Stored items from a collection
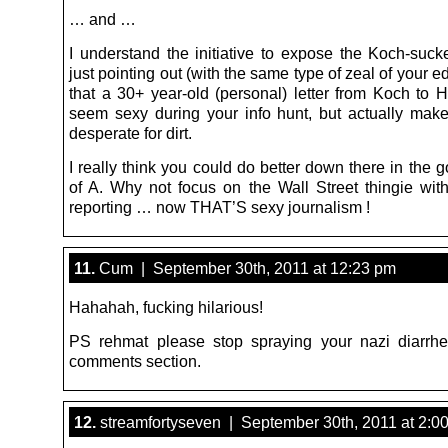
… and …
I understand the initiative to expose the Koch-suck
just pointing out (with the same type of zeal of your edi
that a 30+ year-old (personal) letter from Koch to 
seem sexy during your info hunt, but actually mak
desperate for dirt.
I really think you could do better down there in the
of A. Why not focus on the Wall Street thingie wit
reporting … now THAT’S sexy journalism !
11.
Cum | September 30th, 2011 at 12:23 pm
Hahahah, fucking hilarious!
PS rehmat please stop spraying your nazi diarrh
comments section.
12.
streamfortyseven | September 30th, 2011 at 2:0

▶ **Exercise requirements**:
Pick out all lines from the data above in which the word "sexy" appears.

▶ **Your response**:
seem sexy during your info hunt, but actually mak
reporting … now THAT’S sexy journalism !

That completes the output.